I bought a Challenge Xtreme 1100W Router in homebase for under the router table to save switching. 

After not much use the collet nut seems to have worn and wont tighten the bid in place. 

Im wonder can collet nuts be ordered anywhere and are the pretty universal things?

Thanks
S


----------



## jlord (Nov 16, 2009)

The collet nut would have to fit your router. It's not something that is universal like shank sizes on router bits.


----------



## slennon (Aug 24, 2011)

*Thanks*

Kind of thought so. Its a cheap brand so not so easy to find info on it....
Thanks
S



jlord said:


> The collet nut would have to fit your router. It's not something that is universal like shank sizes on router bits.


----------



## The Warthog (Nov 29, 2010)

I ordered a new collet from this site for my Skil router: Repair Parts for All Major Brands - DIY Repair | eReplacementParts.com shich carries parts for many routers, You may have to do a bit of sleuthing to find out the manufacturer of your router. The parts for my skil router are made by Bosch.


----------



## janaf (Jan 28, 2012)

I'd guess the Challenge Xtreme 1100W Router is a generic made in China, that you can have any brand name on that you like, as long as you buy 1000 units. 

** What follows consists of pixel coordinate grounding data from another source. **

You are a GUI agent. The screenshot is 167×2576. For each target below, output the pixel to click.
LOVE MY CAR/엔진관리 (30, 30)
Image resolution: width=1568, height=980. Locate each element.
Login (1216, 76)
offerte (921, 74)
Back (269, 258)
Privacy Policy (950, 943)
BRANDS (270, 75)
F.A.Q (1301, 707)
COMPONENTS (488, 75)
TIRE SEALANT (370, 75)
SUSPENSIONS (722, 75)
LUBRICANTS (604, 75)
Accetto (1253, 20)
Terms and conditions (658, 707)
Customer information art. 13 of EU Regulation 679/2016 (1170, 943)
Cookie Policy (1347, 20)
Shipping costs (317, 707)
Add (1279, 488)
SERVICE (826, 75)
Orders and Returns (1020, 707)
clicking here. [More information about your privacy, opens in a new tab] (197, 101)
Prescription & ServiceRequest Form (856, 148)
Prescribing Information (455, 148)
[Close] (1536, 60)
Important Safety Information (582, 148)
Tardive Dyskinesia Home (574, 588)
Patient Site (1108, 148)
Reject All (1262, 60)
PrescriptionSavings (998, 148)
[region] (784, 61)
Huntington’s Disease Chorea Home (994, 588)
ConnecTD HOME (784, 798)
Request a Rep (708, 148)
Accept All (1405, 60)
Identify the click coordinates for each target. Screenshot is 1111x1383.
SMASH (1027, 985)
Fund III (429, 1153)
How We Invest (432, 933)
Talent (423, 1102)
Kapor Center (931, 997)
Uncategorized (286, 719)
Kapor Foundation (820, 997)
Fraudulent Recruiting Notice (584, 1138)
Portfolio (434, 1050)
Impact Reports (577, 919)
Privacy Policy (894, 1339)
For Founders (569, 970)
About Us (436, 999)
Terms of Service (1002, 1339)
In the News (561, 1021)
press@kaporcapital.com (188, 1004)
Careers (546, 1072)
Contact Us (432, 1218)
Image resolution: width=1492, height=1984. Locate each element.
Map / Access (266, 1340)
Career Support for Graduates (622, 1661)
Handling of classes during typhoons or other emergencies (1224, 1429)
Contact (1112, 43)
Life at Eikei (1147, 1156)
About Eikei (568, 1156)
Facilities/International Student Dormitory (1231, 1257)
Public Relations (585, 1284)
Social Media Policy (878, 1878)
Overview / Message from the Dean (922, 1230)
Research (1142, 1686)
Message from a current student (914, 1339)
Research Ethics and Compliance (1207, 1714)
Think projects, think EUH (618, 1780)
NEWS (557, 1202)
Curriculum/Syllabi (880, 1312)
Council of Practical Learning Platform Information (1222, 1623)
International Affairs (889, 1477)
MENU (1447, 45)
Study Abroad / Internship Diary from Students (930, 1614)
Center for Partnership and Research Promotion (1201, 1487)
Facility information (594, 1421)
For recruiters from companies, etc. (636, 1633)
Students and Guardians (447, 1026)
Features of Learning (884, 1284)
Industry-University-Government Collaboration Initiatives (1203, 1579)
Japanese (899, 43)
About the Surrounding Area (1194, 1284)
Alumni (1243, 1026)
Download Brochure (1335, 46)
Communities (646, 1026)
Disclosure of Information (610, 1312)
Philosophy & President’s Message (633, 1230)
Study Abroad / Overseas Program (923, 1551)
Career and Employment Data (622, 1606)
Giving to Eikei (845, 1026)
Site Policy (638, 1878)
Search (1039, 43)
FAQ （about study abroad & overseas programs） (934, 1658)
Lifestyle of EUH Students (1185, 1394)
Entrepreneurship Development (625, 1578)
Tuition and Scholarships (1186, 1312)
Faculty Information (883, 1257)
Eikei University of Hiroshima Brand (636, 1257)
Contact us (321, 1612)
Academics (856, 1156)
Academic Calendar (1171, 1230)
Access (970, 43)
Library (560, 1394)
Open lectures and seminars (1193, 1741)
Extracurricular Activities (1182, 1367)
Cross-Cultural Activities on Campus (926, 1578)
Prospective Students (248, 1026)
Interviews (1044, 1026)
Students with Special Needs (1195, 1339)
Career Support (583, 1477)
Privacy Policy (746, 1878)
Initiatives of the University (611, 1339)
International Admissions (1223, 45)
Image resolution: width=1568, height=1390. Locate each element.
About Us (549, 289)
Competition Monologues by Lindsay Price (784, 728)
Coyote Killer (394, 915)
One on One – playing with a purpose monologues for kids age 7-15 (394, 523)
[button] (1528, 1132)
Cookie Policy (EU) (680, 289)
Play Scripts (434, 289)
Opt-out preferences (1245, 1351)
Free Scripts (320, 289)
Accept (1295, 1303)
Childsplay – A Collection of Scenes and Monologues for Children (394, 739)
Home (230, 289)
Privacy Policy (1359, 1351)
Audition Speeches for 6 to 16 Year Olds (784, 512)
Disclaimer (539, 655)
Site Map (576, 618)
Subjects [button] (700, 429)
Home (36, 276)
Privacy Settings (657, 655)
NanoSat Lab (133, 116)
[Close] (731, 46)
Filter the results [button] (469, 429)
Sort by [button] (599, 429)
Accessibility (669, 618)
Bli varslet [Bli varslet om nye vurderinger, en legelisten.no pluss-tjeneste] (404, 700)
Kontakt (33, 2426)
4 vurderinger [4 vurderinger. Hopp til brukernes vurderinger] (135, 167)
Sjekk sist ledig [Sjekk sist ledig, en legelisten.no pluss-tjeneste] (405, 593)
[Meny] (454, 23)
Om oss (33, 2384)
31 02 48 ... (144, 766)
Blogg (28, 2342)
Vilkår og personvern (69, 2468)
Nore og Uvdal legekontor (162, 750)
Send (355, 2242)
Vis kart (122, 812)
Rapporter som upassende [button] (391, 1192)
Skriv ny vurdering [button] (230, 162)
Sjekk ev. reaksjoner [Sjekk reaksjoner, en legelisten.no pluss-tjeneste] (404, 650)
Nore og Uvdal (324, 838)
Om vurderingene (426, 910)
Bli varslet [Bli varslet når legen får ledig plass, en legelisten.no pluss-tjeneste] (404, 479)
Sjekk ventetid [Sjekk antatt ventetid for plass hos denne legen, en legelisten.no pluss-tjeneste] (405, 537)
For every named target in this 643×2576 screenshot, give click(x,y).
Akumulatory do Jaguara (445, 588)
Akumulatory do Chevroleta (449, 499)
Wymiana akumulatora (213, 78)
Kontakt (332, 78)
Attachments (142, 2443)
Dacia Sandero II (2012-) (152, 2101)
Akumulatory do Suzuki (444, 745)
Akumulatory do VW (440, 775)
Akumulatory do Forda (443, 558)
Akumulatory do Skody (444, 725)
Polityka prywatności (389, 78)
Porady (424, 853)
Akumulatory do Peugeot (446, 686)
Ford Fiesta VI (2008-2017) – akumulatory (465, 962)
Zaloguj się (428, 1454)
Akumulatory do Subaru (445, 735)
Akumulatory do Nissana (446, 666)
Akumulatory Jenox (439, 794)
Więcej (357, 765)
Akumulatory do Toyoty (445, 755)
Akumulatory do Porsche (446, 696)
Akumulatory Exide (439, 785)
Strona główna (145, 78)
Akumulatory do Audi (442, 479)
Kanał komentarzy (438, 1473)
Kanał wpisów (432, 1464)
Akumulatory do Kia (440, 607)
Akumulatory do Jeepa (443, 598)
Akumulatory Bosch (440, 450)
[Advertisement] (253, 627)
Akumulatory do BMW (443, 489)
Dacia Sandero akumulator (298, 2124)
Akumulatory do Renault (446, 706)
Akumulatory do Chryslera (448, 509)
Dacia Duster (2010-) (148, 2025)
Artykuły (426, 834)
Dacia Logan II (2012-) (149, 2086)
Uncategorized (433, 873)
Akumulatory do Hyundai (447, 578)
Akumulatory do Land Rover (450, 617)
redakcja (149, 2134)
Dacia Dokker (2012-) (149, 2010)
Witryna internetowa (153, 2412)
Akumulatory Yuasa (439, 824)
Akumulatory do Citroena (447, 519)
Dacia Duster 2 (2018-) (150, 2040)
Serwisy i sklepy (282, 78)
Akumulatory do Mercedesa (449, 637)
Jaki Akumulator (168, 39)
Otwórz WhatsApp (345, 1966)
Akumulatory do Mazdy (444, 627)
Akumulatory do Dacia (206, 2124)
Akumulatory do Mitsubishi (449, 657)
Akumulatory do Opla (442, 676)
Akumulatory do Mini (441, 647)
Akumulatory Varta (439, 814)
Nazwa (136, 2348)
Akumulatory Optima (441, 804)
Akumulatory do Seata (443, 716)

Unfortunately there is no generic collet or collet nut standard, at least not one used for routers. If you are lucky, you can find a collet that fits, from another machine. But from a quality brand, it may cost you as much as that router. 

Try Trend in the UK. They specialize in routers and have replacements for many brands. Trend Machinery & Cutting Tools Ltd


----------